Empathy is necessary to our survival. Not only does it make us better people, but it enables us to better regulate our own emotions by providing us with perspective and understanding. It allows us to become more willing and adept to help others which in turn leads others be more willing to help us in our time of need; and it builds critical social connections which we need for both our physical and psychological well-being.
There are 4 different qualities of empathy
Perspective taking -the ability to put yourself in someone else’s shoes so that you can understand their viewpoint.
Staying out of judgement – being disciplined to hold your tongue and not say “you should’ve.”
Recognizing emotion- seeing it in other people and the ability to connect with that feeling within yourself.
And then Communicating that- coming alongside of someone and providing connection and unconditional love.
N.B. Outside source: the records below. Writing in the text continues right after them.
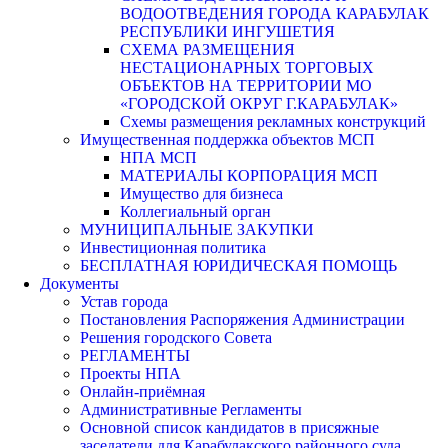
ВОДООТВЕДЕНИЯ ГОРОДА КАРАБУЛАК
РЕСПУБЛИКИ ИНГУШЕТИЯ
СХЕМА РАЗМЕЩЕНИЯ
НЕСТАЦИОНАРНЫХ ТОРГОВЫХ
ОБЪЕКТОВ НА ТЕРРИТОРИИ МО
«ГОРОДСКОЙ ОКРУГ Г.КАРАБУЛАК»
Схемы размещения рекламных конструкций
Имущественная поддержка объектов МСП
НПА МСП
МАТЕРИАЛЫ КОРПОРАЦИЯ МСП
Имущество для бизнеса
Коллегиальный орган
МУНИЦИПАЛЬНЫЕ ЗАКУПКИ
Инвестиционная политика
БЕСПЛАТНАЯ ЮРИДИЧЕСКАЯ ПОМОЩЬ
Документы
Устав города
Постановления Распоряжения Администрации
Решения городского Совета
РЕГЛАМЕНТЫ
Проекты НПА
Онлайн-приёмная
Административные Регламенты
Основной список кандидатов в присяжные
заседатели для Карабулакского районного суда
There are 3 different types of empathy
- Cognitive
- Involves more rationality than emotion. It allows us to understand why a person believes something even if we don’t agree or have a different opinion. This can be crucial in the workplace as it give us the skills to provide leadership in a way that cultivates teamwork. In a blog post for “Softway,” Frank Danna states, “Empathy begets empathy. As a leader, if you demonstrate genuine empathy to each of your team members, it can significantly encourage them to perform at their best. (And) it inspires them to be empathetic to you as a leader.” It can be transformative in building teams and workplaces that generate an energy that is more inclusive and therefore more productive.
- Affective
- This is the side of empathy that allows us to share an emotional experience. It requires us to be venerable, to allow us to feel another’s pain. It is a wonderful building block for great relationships as long as we do not allow ourselves to become engulfed by our emotions.
- Compassionate
- This is empathetic motivation. It is exemplified by someone feeling inspired enough by another person’s plight to take action on his or her behalf. It can compel us to get involved and work toward greater solutions.
- How do we become more empathetic?
- Be curious about others. Step outside your bubble and gain insight as to what people in other situations are experiencing.
- Pay attention. Start noticing other people’s facial expressions and body posture. Listen closely to their tone of voice and what they are saying without judgement.
- Utilize eye contact. I hope this isn’t a lost art. I had a kindergarten teacher tell me that when you look at someone’s eyes you are telling them that you are listening. Discipline yourself to make eye contact.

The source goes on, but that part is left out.